_Records provided_
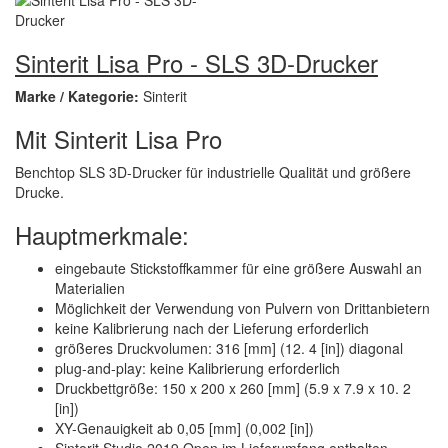
Sinterit Lisa Pro - SLS 3D-Drucker
Marke / Kategorie:
Sinterit
Mit Sinterit Lisa Pro
Benchtop SLS 3D-Drucker für industrielle Qualität und größere
Drucke.
Hauptmerkmale:
eingebaute Stickstoffkammer für eine größere Auswahl an
Materialien
Möglichkeit der Verwendung von Pulvern von Drittanbietern
keine Kalibrierung nach der Lieferung erforderlich
größeres Druckvolumen: 316 [mm] (12. 4 [in]) diagonal
plug-and-play: keine Kalibrierung erforderlich
Druckbettgröße: 150 x 200 x 260 [mm] (5.9 x 7.9 x 10. 2
[in])
XY-Genauigkeit ab 0,05 [mm] (0,002 [in])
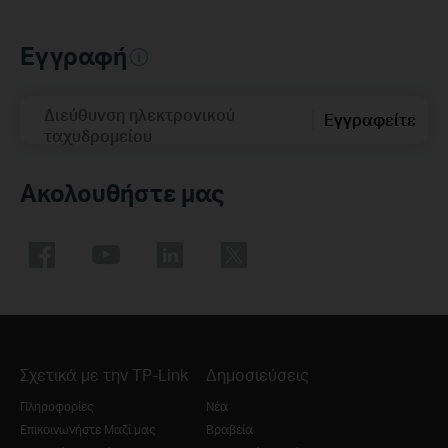
Εγγραφή
Διεύθυνση ηλεκτρονικού
Εγγραφείτε
ταχυδρομείου
Ακολουθήστε μας
Σχετικά με την TP-Link
Δημοσιεύσεις
Πληροφορίες
Νέα
Επικοινωνήστε Μαζί μας
Βραβεία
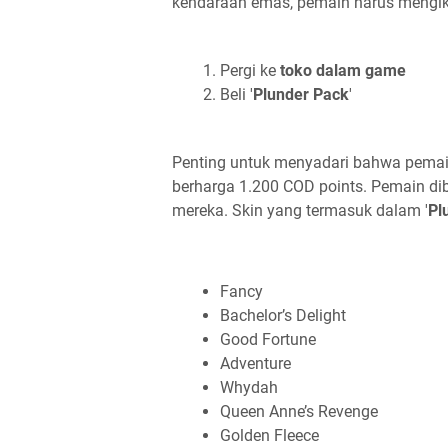
kendaraan emas, pemain harus mengiku
Pergi ke
toko dalam game
Beli '
Plunder Pack
'
Penting untuk menyadari bahwa pemain
berharga 1.200 COD points. Pemain dib
mereka. Skin yang termasuk dalam '
Pl
Fancy
Bachelor’s Delight
Good Fortune
Adventure
Whydah
Queen Anne’s Revenge
Golden Fleece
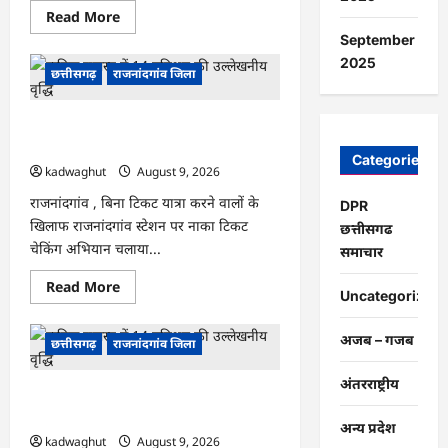
आधार
Read
Read More
कार्ड…
more
September
about
राजनांदगांव
2025
:
छत्तीसगढ़
राजनांदगांव जिला
एक
साथ
त्योहार
राजनांदगांव : टिकट चेकिंग : 16 ट्रेनों में पकड़े
मनाना
ही
गए 312 यात्री…
एकता
Categories
की
kadwaghut
August 9, 2026
पहचान
है…
राजनांदगांव , बिना टिकट यात्रा करने वालों के
DPR
खिलाफ राजनांदगांव स्टेशन पर नाका टिकट
छत्तीसगढ
चेकिंग अभियान चलाया...
समाचार
Read
Read More
Uncategorized
more
about
राजनांदगांव
अजब – गजब
:
छत्तीसगढ़
राजनांदगांव जिला
टिकट
चेकिंग
:
अंतरराष्ट्रीय
राजनांदगांव : विधानसभा अध्यक्ष डॉ. रमन सिंह
16
ट्रेनों
आज-कल जिले के प्रवास पर…
में
अन्य प्रदेश
पकड़े
kadwaghut
August 9, 2026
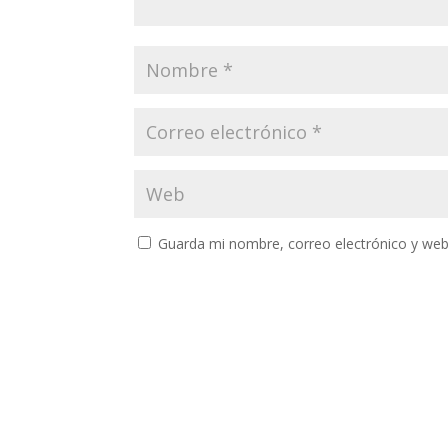
Guarda mi nombre, correo electrónico y web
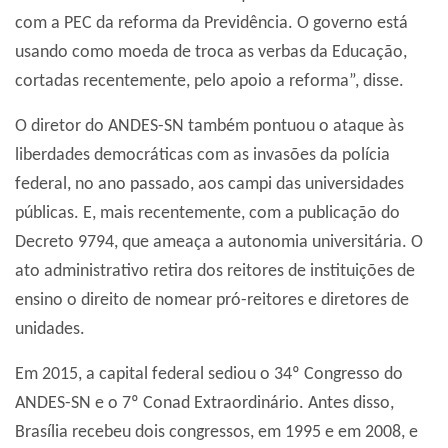
com a PEC da reforma da Previdência. O governo está
usando como moeda de troca as verbas da Educação,
cortadas recentemente, pelo apoio a reforma”, disse.
O diretor do ANDES-SN também pontuou o ataque às
liberdades democráticas com as invasões da polícia
federal, no ano passado, aos campi das universidades
públicas. E, mais recentemente, com a publicação do
Decreto 9794, que ameaça a autonomia universitária. O
ato administrativo retira dos reitores de instituições de
ensino o direito de nomear pró-reitores e diretores de
unidades.
Em 2015, a capital federal sediou o 34º Congresso do
ANDES-SN e o 7º Conad Extraordinário. Antes disso,
Brasília recebeu dois congressos, em 1995 e em 2008, e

_Aim of the task_
Search the data for "reitores" and list every line in which it occurs.

_Answer for this exercise_
ato administrativo retira dos reitores de instituições de
ensino o direito de nomear pró-reitores e diretores de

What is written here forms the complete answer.